*The problem*
From the entries below, copy every line where the string "Storylines" appears.

*Data excerpts*
☆ ☆ ☆ ☆ ☆

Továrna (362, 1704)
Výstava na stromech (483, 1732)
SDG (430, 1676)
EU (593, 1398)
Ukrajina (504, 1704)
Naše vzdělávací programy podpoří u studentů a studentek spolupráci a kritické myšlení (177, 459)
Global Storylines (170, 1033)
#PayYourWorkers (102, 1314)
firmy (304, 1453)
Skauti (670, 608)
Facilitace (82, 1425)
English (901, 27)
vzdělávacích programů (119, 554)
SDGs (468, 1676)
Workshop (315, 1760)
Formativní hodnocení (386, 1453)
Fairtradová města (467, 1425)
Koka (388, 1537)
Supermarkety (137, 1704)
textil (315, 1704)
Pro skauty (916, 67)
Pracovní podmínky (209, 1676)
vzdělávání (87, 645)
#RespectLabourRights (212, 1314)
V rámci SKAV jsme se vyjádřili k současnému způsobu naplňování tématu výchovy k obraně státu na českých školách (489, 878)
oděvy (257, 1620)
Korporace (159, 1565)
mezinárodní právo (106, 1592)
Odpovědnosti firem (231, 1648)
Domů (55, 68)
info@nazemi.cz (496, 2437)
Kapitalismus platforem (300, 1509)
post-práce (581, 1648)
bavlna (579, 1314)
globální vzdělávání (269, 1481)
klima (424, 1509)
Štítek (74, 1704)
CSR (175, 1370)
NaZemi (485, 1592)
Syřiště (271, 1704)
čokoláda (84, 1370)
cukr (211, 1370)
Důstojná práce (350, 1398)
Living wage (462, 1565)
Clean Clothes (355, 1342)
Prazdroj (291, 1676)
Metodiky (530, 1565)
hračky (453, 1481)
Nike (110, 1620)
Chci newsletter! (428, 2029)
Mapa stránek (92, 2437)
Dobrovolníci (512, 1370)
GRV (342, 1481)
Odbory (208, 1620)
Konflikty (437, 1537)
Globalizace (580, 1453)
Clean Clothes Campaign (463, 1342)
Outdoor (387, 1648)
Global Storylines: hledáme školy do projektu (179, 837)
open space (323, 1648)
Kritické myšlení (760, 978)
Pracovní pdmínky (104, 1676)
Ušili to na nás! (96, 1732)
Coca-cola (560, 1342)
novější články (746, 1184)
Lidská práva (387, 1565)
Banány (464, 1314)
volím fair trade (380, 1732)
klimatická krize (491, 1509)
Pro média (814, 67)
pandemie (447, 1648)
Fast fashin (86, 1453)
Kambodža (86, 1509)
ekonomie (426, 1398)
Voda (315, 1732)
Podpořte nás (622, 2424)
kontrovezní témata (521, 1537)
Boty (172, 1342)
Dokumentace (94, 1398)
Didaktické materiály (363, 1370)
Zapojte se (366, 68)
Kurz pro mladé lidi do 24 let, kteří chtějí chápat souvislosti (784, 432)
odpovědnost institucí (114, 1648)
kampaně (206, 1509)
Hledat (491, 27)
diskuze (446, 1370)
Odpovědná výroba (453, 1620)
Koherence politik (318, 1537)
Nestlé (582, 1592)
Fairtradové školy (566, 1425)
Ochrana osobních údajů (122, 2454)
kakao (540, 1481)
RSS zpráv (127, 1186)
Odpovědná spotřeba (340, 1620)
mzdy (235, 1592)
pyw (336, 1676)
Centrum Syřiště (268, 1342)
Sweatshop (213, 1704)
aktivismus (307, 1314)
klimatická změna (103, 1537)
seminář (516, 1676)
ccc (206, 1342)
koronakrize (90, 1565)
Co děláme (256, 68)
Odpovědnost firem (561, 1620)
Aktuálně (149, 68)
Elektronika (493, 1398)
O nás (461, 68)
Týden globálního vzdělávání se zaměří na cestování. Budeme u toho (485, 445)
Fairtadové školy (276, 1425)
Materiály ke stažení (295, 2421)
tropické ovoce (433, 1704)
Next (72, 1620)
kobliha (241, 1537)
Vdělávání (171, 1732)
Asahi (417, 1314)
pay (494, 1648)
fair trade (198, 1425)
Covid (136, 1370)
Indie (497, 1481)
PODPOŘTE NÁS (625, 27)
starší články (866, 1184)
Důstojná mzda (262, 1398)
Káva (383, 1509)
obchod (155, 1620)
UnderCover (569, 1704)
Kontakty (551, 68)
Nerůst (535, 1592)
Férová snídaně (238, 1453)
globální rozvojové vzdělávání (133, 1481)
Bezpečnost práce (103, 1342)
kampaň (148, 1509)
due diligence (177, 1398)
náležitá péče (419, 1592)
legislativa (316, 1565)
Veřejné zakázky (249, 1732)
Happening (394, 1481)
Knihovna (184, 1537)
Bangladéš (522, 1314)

☆ ☆ ☆ ☆ ☆

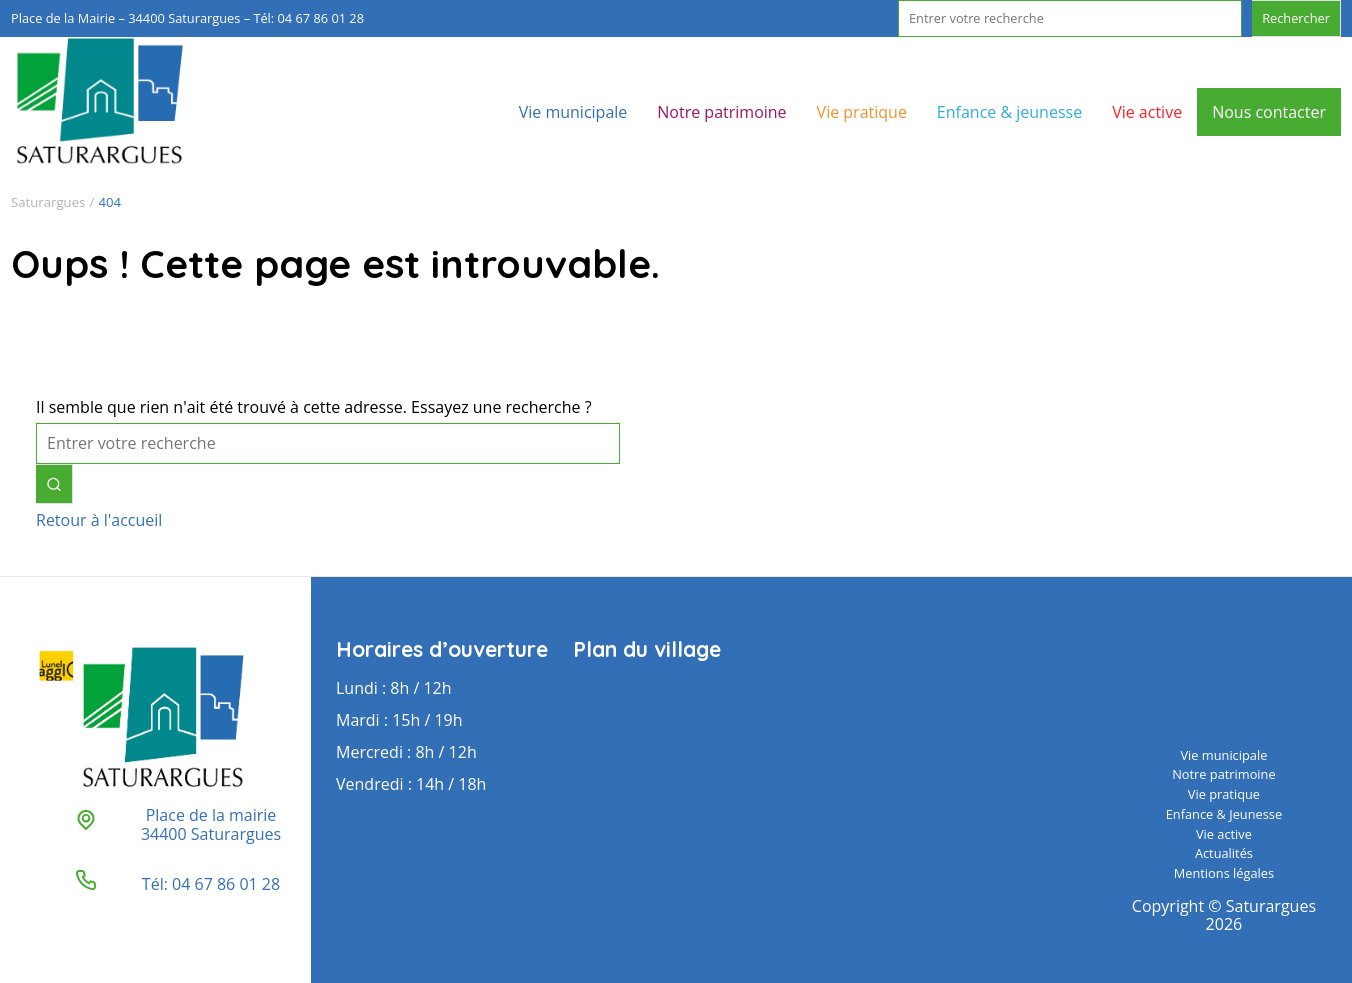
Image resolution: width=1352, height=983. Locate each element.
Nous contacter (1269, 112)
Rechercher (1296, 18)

☆ ☆ ☆ ☆ ☆

*Answer to this exercise*
Global Storylines (170, 1033)
Global Storylines: hledáme školy do projektu (179, 837)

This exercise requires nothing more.